-- Opening Marker --

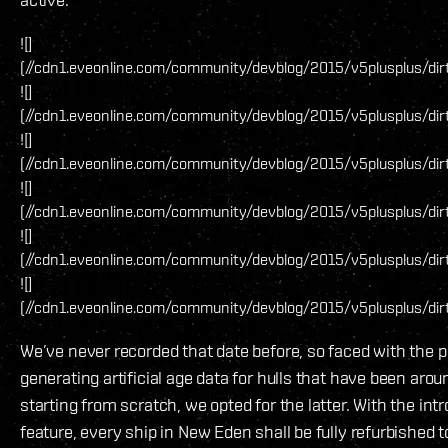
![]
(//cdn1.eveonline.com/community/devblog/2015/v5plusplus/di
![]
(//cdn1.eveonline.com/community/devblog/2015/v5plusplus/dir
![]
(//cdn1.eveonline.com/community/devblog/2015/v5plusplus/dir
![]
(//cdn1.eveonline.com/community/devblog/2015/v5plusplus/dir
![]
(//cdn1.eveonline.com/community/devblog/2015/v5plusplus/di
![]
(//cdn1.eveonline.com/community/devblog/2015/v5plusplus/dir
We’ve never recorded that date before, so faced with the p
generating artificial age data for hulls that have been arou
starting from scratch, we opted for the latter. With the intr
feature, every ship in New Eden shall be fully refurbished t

-- Closing Marker --

• [Prompt]
Every record above should come back exactly, but without its pictures.

• [Task solution]
![]
(//cdn1.eveonline.com/community/devblog/2015/v5plusplus/di
![]
(//cdn1.eveonline.com/community/devblog/2015/v5plusplus/dir
![]
(//cdn1.eveonline.com/community/devblog/2015/v5plusplus/dir
![]
(//cdn1.eveonline.com/community/devblog/2015/v5plusplus/dir
![]
(//cdn1.eveonline.com/community/devblog/2015/v5plusplus/di
![]
(//cdn1.eveonline.com/community/devblog/2015/v5plusplus/dir
We’ve never recorded that date before, so faced with the p
generating artificial age data for hulls that have been arou
starting from scratch, we opted for the latter. With the intr
feature, every ship in New Eden shall be fully refurbished t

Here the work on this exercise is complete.